そう、二人しかわからない痛みや悲しみを知り、幸せな未来へと歩んでいくパートナーとして。
過去にオルーガは大切な人を失っていた。恋人と呼べる人……本当に大切な人であった。
(「我が君はもう居ないけれど、愛しい愛しい我が君の面影だけを持ったエル様が、此処に居て……どうしても想いを重ねてしまいそうになるけれど」)
その瞼を閉じて、もう一度、アクラシエルを見た。
「ありがとう、誘ってくれて。これからもよろしくね」
「はい。こちらこそ、よろしくお願いいたしますわ」
微笑むアクラシエルにオルーガも笑みを浮かべる。
(「わたくし達はパートナー。共に戦場を翔け、共にひと時を過ごし……そうして年を重ねていく。わたくしにとっては、これ以上の幸せはないですわ」)

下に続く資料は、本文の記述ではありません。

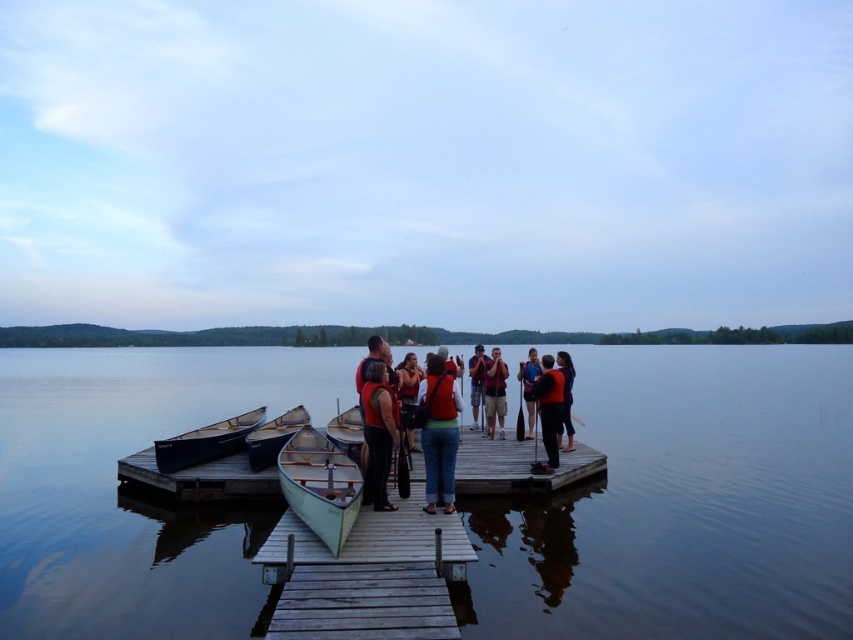 Is matte black jacket at center thinner than blue fabric shirt at center?

No, matte black jacket at center is not thinner than blue fabric shirt at center.

What do you see at coordinates (549, 410) in the screenshot? I see `matte black jacket at center` at bounding box center [549, 410].

You are a GUI agent. You are given a task and a screenshot of the screen. Output one action in this format:
    pyautogui.click(x=<x>, y=<y>)
    Task: Click on the matte black jacket at center
    This screenshot has width=853, height=640.
    Given the screenshot: What is the action you would take?
    pyautogui.click(x=549, y=410)

Can you confirm if orange life vest at center is thinner than matte black jacket at right?

No, orange life vest at center is not thinner than matte black jacket at right.

Is orange life vest at center taller than matte black jacket at right?

Correct, orange life vest at center is much taller as matte black jacket at right.

I want to click on orange life vest at center, so click(408, 392).

Who is positioned more to the left, smooth water at dock center or matte black jacket at right?

From the viewer's perspective, smooth water at dock center appears more on the left side.

Can you confirm if smooth water at dock center is bigger than matte black jacket at right?

Yes, smooth water at dock center is bigger than matte black jacket at right.

You are a GUI agent. You are given a task and a screenshot of the screen. Output one action in this format:
    pyautogui.click(x=<x>, y=<y>)
    Task: Click on the smooth water at dock center
    
    Given the screenshot: What is the action you would take?
    pyautogui.click(x=683, y=506)

Where is `smooth water at dock center`? The image size is (853, 640). smooth water at dock center is located at coordinates (683, 506). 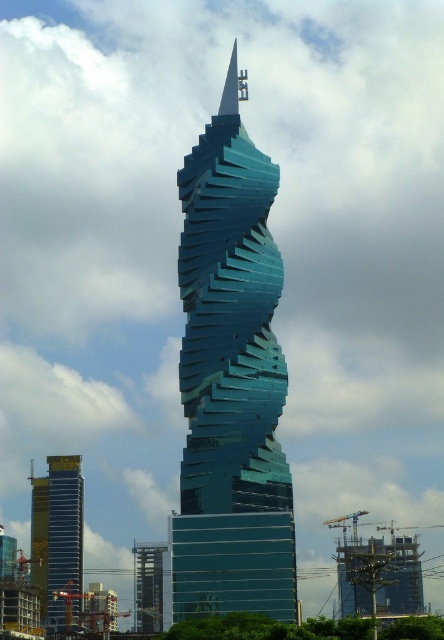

そして、オルーガはそっと、持ってきたお菓子をアクラシエルに手渡した。
その包みの中に入っているチョコレートには、オルーガの『想い』が込められている。
かつて捧げた想いとは違う、パートナーとしての『想い』。
「ありがとう、さっそく開けていいかな?」
アクラシエルはその包みを開け、トリュフチョコを見た。
「粉雪みたいな砂糖が綺麗……」
そう呟き、一つを口に入れる。
「とっても美味しいよ。ありがとう、オルーガ」
「喜んでくださって、嬉しいですわ」
そして、二人は空を見上げた。
(「星々に誓う。俺がオルーガを支えていくと」)
真剣な眼差しで、アクラシエルは心の中で誓った。チョコレートに含まれた想いも全て受け取って。
(「天に輝く星たちよ、どうか其処から、わたくし達を見守っていてください……」)
そのアクラシエルの側で、オルーガも星に祈りを捧げる。
と、オルーガはアクラシエルを見た。
「さ、戻ったら訓練に付き合ってくださいますわね? エル様♪」
「え?」
どうやら、二人の甘い時間はここまでのようだ。これから先は、二人の厳しい特訓が行われるのだろう。パートナーとしての絆を深めながら……。